Oreste retrocedió un paso.

—Jamás se me hubiese ocurrido. Palabra que no.

—Sin embargo, puede salir de ti un buen «quinta categoría», es decir, lo que sería un peso medio.

Oreste sonrió con torpeza.

—A esta altura puede salir cualquier cosa.

—Mira, yo lucharé de rodillas con una mano, la que quieras, sujeta a esa piedra —señaló una piedra con una cadena y un grillete, al lado de una maleta, en la cual, sin duda, Carpoforo guardaba la ropa de paisano—, y tú podrás emplear toda clase de presas, aun las más depravadas, igual que en la lucha griega, como retorcer los brazos a más de noventa grados, hundir la rodilla en la barriga, tirar de los huevos, torcer los dedos de los pies, la presa de garganta, la corbata y cualquier otra cabronada.

—Menos todavía, señor maestro.

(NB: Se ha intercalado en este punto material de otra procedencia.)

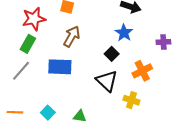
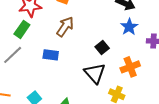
blue star: (124, 33) -> (129, 27), moved
blue rectangle: (60, 67) -> (51, 55), size x0.7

Tengo en muy alta veneración tan noble arte como para permitirme siquiera semejantes pensamientos.

—Hay peores degenerados.

—Es un signo de los tiempos.

—¡Tú lo has dicho! Pero si no hago así me muero de hambre. Es mi problema. Soy de «octava categoría», es decir, debo mantener lo menos 89 kilos.

—Comprendo.

—Y con todo me paso la mayor parte del día aquí arriba.

—¿No te aburres?

—Veo pasar el mundo.

—No se me hubiese ocurrido.

—Ayer, por ejemplo, te vi pasar a ti con ese loco. ¿Quién es?

—¡El Príncipe Patagón! —respondió Oreste con orgullo.

Carpoforo meneó la cabeza.

—Conocí al Rey de Titania, que era temible por su «tijera de cabeza», y al Príncipe Etragov, campeonísimo de «greco», discípulo del gran Pons, aunque medio estrafalario, pero nunca oí del que tú dices.

—Es un Príncipe Mago.

—No es mi especialidad. ¿Y qué haces tú con él?

—¿Jamás has oído hablar del gran Circo del Arca?

Carpoforo pensó un poco.

—No, francamente.

—¿En qué mundo vives?

—Me paso el día aquí arriba, te dije.

—A propósito, ¿por qué no bajas y así podemos charlar con más comodidad?

Carpoforo lo miró con su terrible mirada de «octava categoría», pero esta vez Oreste la aguantó sin desviar los ojos.

—Tú te traes algo. Dilo de una vez. ¿O prefieres que se lo pregunte a la gitana? Debe estar en mi mano.